In her application, selected by a committee of Princeton deans, faculty members and administrators, Wood proposed traveling the U.S. coasts, talking to women who make a living fishing and weaving their stories into a book. The central person in the book will be a family friend, an 80-year-old woman who was a successful commercial fisherwoman in Alaska.

"I grew up playing on fish cannery equipment, so it's kind of in my blood," Wood explains. While at Princeton, Wood spent her summers back in Alaska working at fishing operations and canneries.

"I will be as much a character in my book as the fishingwomen," Wood wrote in her proposal. "It will be a piece of creative non-fiction. It will be the story of an Alaskan kid who travels the coastline of America in the year 2000, to talk with the women who harvest the oceans."

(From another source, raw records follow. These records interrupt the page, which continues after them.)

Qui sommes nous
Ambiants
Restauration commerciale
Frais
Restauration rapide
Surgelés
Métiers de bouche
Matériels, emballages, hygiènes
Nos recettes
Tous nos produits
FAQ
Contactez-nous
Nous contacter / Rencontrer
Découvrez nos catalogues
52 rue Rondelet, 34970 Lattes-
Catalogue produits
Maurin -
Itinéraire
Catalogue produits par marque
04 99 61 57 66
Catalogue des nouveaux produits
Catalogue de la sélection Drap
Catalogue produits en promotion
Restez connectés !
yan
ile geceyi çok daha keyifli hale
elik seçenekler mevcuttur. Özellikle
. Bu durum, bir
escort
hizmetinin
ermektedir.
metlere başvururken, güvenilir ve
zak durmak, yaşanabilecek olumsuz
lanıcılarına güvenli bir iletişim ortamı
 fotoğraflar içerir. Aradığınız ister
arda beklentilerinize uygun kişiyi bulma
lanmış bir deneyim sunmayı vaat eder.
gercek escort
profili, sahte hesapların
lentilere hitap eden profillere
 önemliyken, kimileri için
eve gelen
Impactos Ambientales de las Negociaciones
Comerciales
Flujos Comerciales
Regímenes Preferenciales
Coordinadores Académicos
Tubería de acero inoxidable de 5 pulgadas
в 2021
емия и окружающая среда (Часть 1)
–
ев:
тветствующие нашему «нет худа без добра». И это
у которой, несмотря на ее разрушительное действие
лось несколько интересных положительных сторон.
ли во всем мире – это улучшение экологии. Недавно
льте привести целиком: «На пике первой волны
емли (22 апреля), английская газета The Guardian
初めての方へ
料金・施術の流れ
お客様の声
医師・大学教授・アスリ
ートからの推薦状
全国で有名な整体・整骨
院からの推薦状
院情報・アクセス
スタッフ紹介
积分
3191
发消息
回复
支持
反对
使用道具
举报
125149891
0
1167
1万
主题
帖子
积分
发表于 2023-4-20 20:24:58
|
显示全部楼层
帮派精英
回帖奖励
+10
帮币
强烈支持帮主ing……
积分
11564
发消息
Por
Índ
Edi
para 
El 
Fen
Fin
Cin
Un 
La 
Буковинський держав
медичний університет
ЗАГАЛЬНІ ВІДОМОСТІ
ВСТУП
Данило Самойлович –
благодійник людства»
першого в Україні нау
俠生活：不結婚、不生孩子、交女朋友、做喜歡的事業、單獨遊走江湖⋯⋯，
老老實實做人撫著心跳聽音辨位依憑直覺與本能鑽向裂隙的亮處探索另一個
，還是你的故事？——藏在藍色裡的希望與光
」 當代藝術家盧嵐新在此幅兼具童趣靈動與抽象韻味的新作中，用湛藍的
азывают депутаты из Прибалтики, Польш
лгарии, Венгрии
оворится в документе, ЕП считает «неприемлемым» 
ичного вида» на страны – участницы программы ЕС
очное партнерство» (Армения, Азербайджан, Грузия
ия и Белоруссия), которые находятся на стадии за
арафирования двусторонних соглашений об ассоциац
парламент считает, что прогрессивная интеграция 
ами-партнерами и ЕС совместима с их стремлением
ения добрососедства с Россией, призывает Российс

At Princeton, Wood has written articles for the Nassau Weekly, Vigil, Princeton Journal of Foreign Affairs and the Alumni Weekly. She was prose editor of Vent literary magazine and managing editor of the Princeton Journal of Foreign Affairs.

In her writing and coursework, Wood has drawn on her experience growing up in Petersburg, a small fishing town. Her senior thesis, for example, is titled "A Natural History of Peat Bogs," and explores the ecosystem of the peat bogs that surround Petersburg.